**PROBLEM REQUIREMENTS:** Your answer must be an exact copy of the data, without any pictures.

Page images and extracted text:
--- --- ---

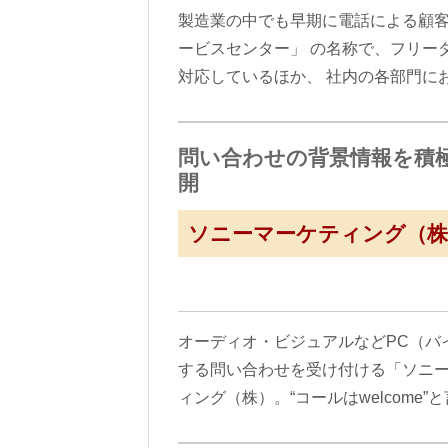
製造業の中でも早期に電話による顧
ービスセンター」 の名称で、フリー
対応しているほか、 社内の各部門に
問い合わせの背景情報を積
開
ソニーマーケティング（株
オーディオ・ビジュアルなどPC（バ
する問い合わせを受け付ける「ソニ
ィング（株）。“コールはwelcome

--- --- ---

**ANSWER TO THIS EXERCISE:**
製造業の中でも早期に電話による顧
ービスセンター」 の名称で、フリー
対応しているほか、 社内の各部門に
問い合わせの背景情報を積
開
ソニーマーケティング（株
オーディオ・ビジュアルなどPC（バ
する問い合わせを受け付ける「ソニ
ィング（株）。“コールはwelcome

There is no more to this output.